Tatiana Schlossberg, the granddaughter of former president John F. Kennedy, says she has been diagnosed with a rare form of cancer.
Schlossberg is a journalist and author who writes about the environment. She made her diagnosis public in an essay, “A Battle with My Blood,” published on The New Yorker website on Saturday, the 62nd anniversary of her grandfather’s assassination. In the essay, she says that despite fighting the disease for over a year, her treatments did not result in a lasting remission and that the disease will kill her.
Schlossberg is the daughter of Caroline Kennedy and Edwin Schlossberg. She is 35 years old, married, and has two children. The cancer is acute myeloid leukemia (AML). The form she has is AML with inversion 3, a rare mutation most commonly seen in older patients; Schlossberg learned of her diagnosis at 34.
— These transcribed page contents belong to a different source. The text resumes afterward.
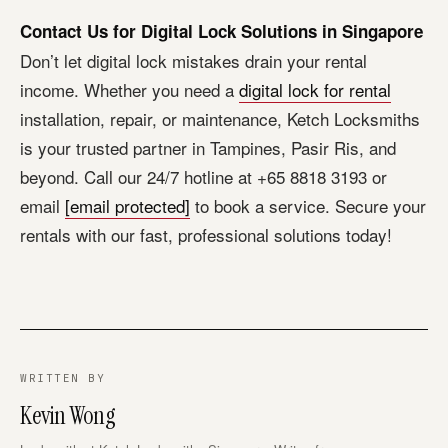
Contact Us for Digital Lock Solutions in Singapore
Don’t let digital lock mistakes drain your rental
income. Whether you need a
digital lock for rental
installation, repair, or maintenance, Ketch Locksmiths
is your trusted partner in Tampines, Pasir Ris, and
beyond. Call our 24/7 hotline at +65 8818 3193 or
email
[email protected]
to book a service. Secure your
rentals with our fast, professional solutions today!
WRITTEN BY
Kevin Wong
“I would say acute myeloid leukemia with inversion 3 is one of the ones that most of us who manage leukemia look at as probably one of the most aggressive mutations,” says Dr. Clark Alsfeld, a hematology-oncologist with Ochsner MD Anderson Cancer Center in New Orleans who specializes in leukemias and other myeloid malignancies and is an expert in stem cell transplantation, which was part of Schlossberg’s treatment. “It’s very, very challenging to get to remission, long-term prognosis is unfortunately very short, and survival rates are much less than we see with other types of acute myeloid leukemia.”
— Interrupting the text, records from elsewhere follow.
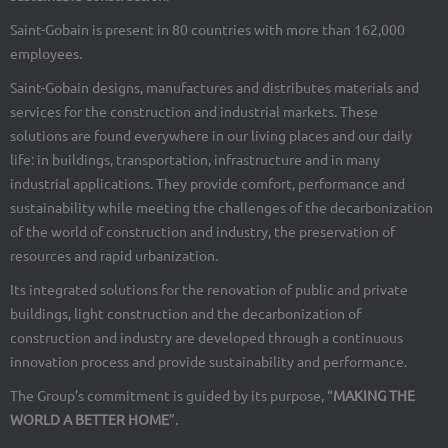
Saint-Gobain is present in 80 countries with more than 162,000
employees.
Saint-Gobain designs, manufactures and distributes materials and
services for the construction and industrial markets. These
solutions are found everywhere in our living places and our daily
life: in buildings, transportation, infrastructure and in many
industrial applications. They provide comfort, performance and
sustainability while meeting the challenges of the decarbonization
of the world of construction and industry, the preservation of
resources and rapid urbanization.
Its integrated solutions for the renovation of public and private
buildings, light construction and the decarbonization of
construction and industry are developed through a continuous
innovation process and provide sustainability and performance.
The Group’s commitment is guided by its purpose, “
MAKING THE
WORLD A BETTER HOME
”.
Very little is known about what causes this AML subtype or what increases risk, Alsfeld says. Schlossberg writes that she did not feel sick and that the disease was discovered via blood tests on the day she gave birth to her second child. She had swum a mile in the pool the day before. Alsfeld notes that many leukemias likely do not exist for long before detection: “I usually tell them probably not very long. A lot of these leukemias that we have, we don’t think of as something that are lingering for years and years and years before they’re developed or before they’re detected.”
In the essay, Schlossberg describes the physical and emotional pain of the disease and the anguish of seeing loved ones suffer alongside her. She also uses the piece to criticize her first cousin once removed, Secretary of Health and Human Services Robert F. Kennedy Jr. She calls his public behavior “mostly an embarrassment” to her immediate family and expresses concern about his vaccine skepticism, lack of medical experience, and opposition to funding for medical research, saying it made the health-care system she relied on feel “strained, shaky.”
Alsfeld says personal stories like Schlossberg’s can help people grasp the reality of a diagnosis that might otherwise seem abstract. He hopes the article spurs renewed interest in funding for medical research, after federal research grant cuts this year.